Saban has a long history not only of fanatical support for Israel — “I’m a one-issue guy, and my issue is Israel,” he told the New York Times in 2004 about himself — but also an ugly track record of animus toward Muslims. As The Forward gently put it, he is prone to “a bit of anti-Muslim bigotry,” including when he said Muslims deserve “more scrutiny” and “also called for profiling and broader surveillance.” In 2014, he teamed up with right-wing billionaire Sheldon Adelson to push a pro-Israel agenda. In that notorious NYT profile, he attacked the ACLU for opposing Bush/Cheney civil liberties assaults and said: “On the issues of security and terrorism I am a total hawk.”
There’s no evidence that Saban’s attack on Ellison is what motivated the White House to recruit an opponent.
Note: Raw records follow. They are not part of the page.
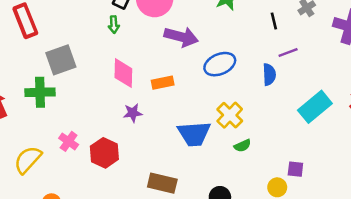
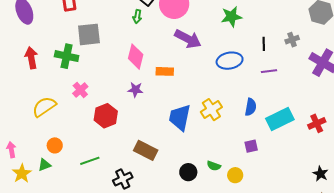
blue ellipse: (220, 64) -> (230, 61), moved
blue semicircle: (269, 74) -> (251, 107), moved
blue trapezoid: (194, 134) -> (180, 117), turned 92
pink cross: (69, 141) -> (80, 90), moved
green semicircle: (242, 146) -> (214, 166), moved, turned 32
purple square: (295, 169) -> (251, 146), moved, turned -32

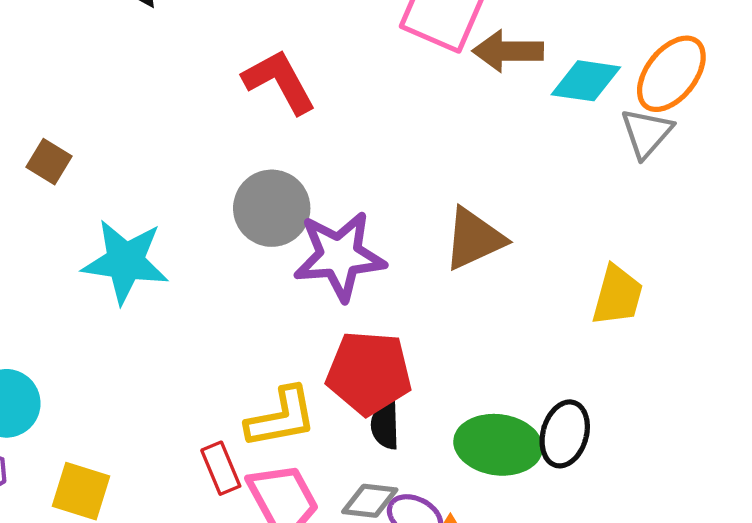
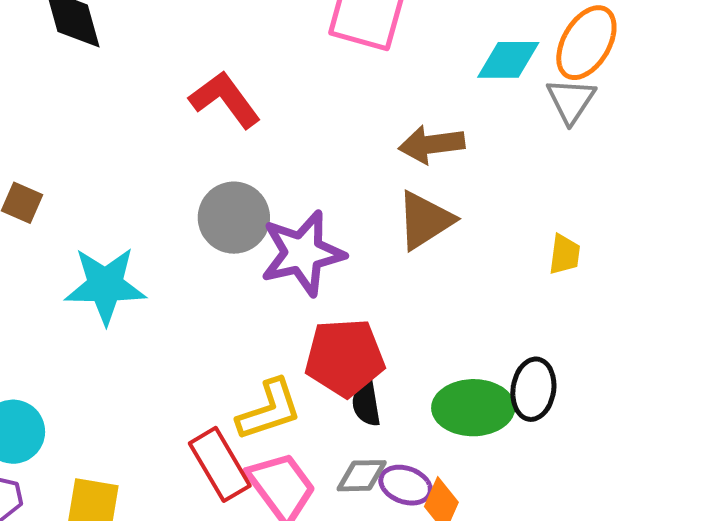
brown arrow: (508, 51) -> (432, 144), moved
yellow trapezoid: (617, 295) -> (565, 254), size x0.7
red rectangle: (221, 468) -> (220, 464), size x1.5

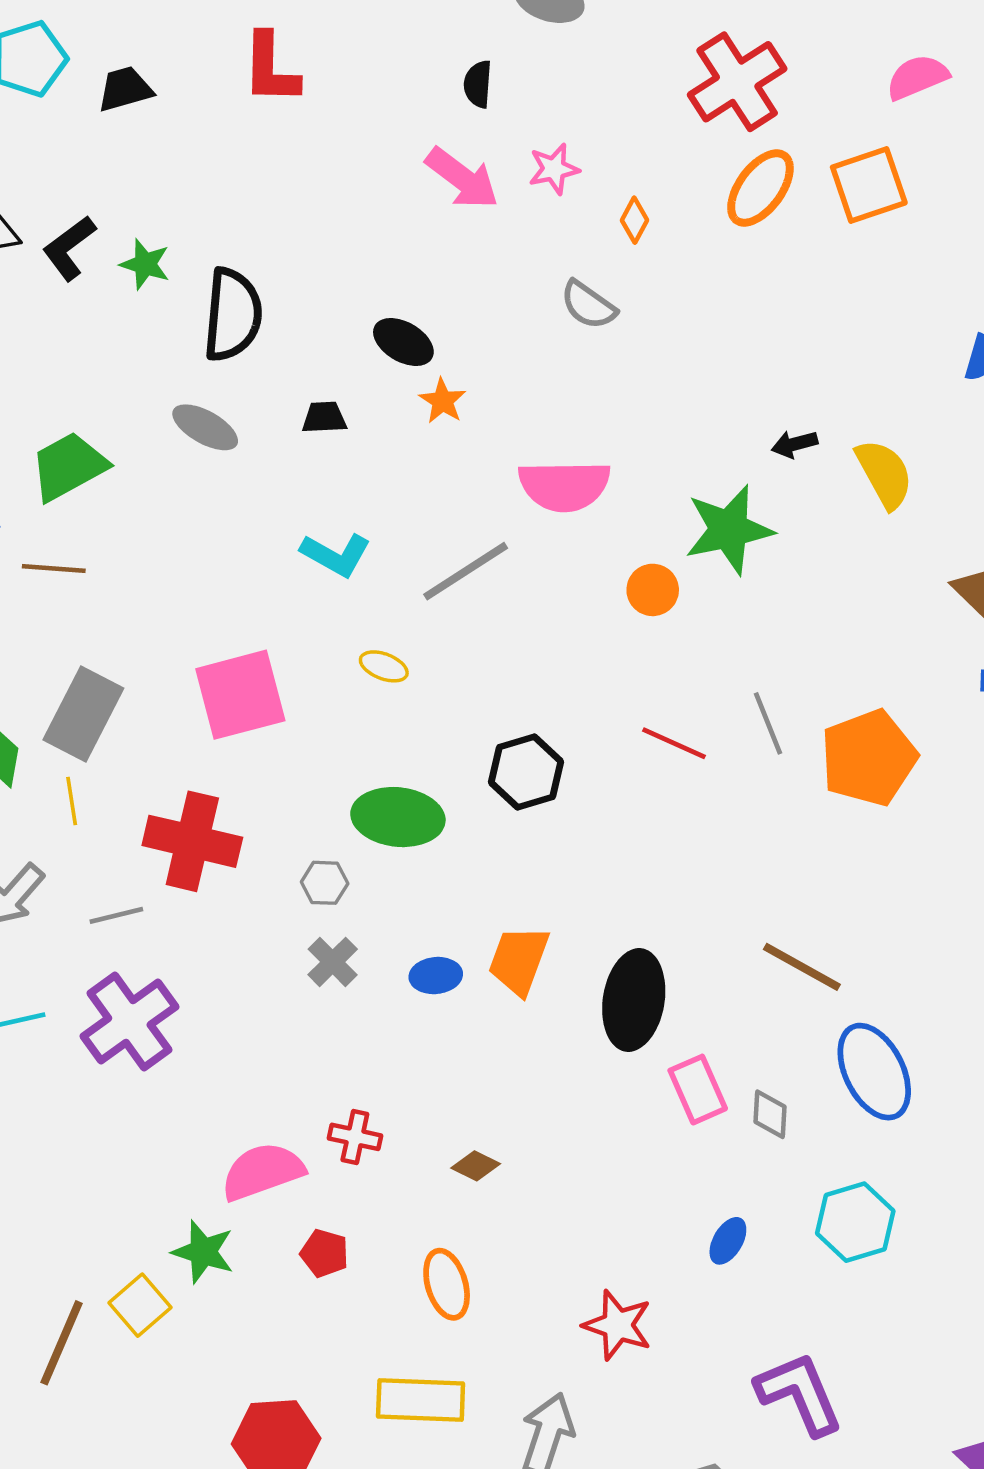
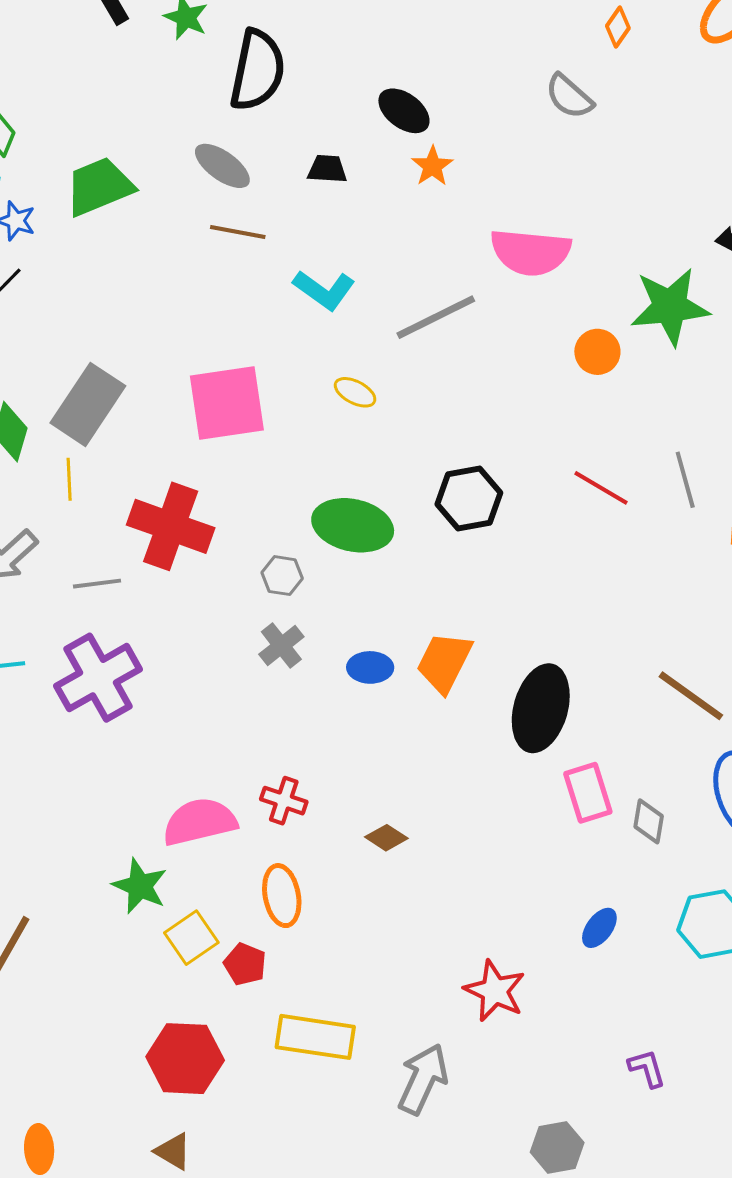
brown line: (54, 568) -> (238, 232), moved
red pentagon: (324, 1253) -> (245, 964), moved
orange ellipse: (447, 1284) -> (282, 896), moved
yellow square: (140, 1305) -> (191, 938), moved
purple L-shape: (799, 1394) -> (647, 1068), size x0.5

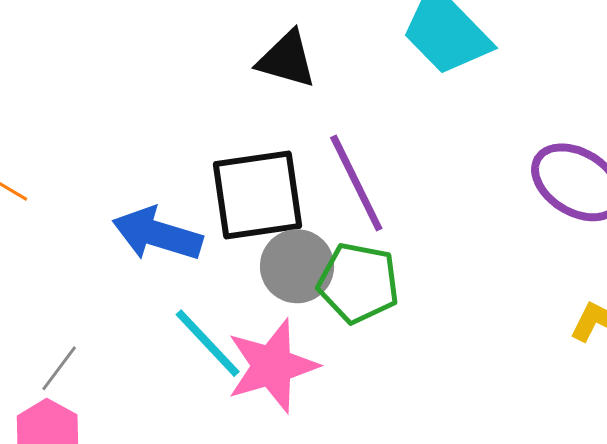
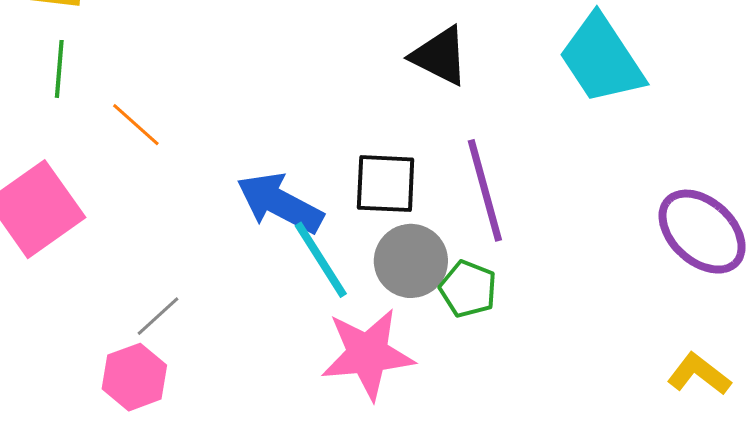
black square: (258, 195) -> (386, 184), size x0.7
green pentagon: (358, 283) -> (468, 289), size x0.7
cyan line: (208, 343) -> (321, 260), moved

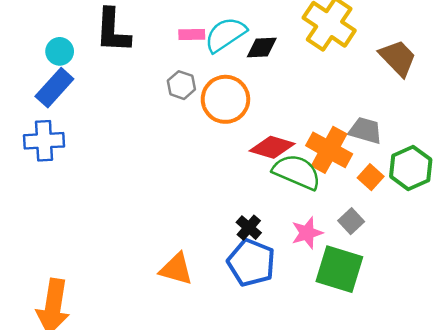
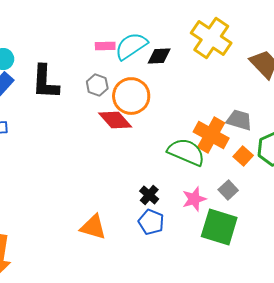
black L-shape: (113, 31) -> (45, 82), moved
red diamond: (272, 147) -> (115, 120), moved, turned 32
blue pentagon: (251, 263) -> (151, 222), size x0.7

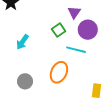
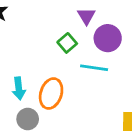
cyan arrow: (22, 42) -> (19, 88), moved, turned -35
orange ellipse: (59, 72) -> (51, 94), moved

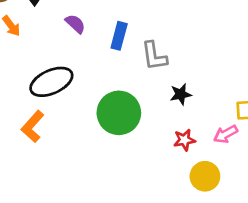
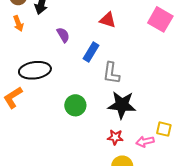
black star: (181, 94) -> (122, 105), size x1.8
green circle: (119, 113) -> (75, 105), size x0.7

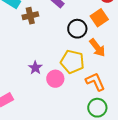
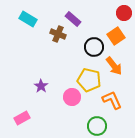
brown cross: (30, 16) -> (58, 34), moved, turned 35
purple star: (35, 68) -> (41, 86), moved
green circle: (97, 108) -> (97, 126), moved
But one would have to be indescribably naïve about the ways of Washington to believe that such a vicious denunciation by one of the party’s most influential billionaire funders had no effect at all.
The DNC headquarters was built with Saban’s largesse: He donated $7 million to build that building, and he previously served as chairman of the party’s capital-expenditure campaign. Here’s how Mother Jones’s Andy Kroll, in a November profile, described the influence Saban wields within elite Democratic circles:
No single political patron has done more for the Clintons over the span of their careers. In the past 20 years, Saban and his wife have donated $2.4 million to the Clintons’ various campaigns and at least $15 million to the Clinton Foundation, where Cheryl Saban serves as a board member. Haim Saban prides himself on his top-giver status: “If I’m not No. 1, I’m going to cut my balls off,” he once remarked on the eve of a Hillary fundraiser. The Sabans have given more than $10 million to Priorities USA, making them among the largest funders of the pro-Hillary super-PAC. In the lead-up to the 2016 presidential campaign, he vowed to spend “whatever it takes” to elect her. …
The ties go beyond money. The Clintons have flown on the Sabans’ private jet, stayed at their LA home, and vacationed at their Acapulco estate. The two families watched the 2004 election results together at the Clintons’ home, and Bill Clinton gave the final toast at one of Cheryl Saban’s birthday parties. Haim Saban is chummy enough with Hillary that he felt comfortable telling her that she sounded too shrill on the stump. “Why are you shouting all the time?” he says he told her. “It’s drilling a hole in my head.” Clinton campaign emails released by WikiLeaks in October contain dozens of messages to, from, and referencing Saban. And they show that he has no qualms about pressing Clinton and her aides on her position toward Israel. “She needs to differentiate herself from Obama on Israel,” he wrote in June 2015 to Clinton’s top aides.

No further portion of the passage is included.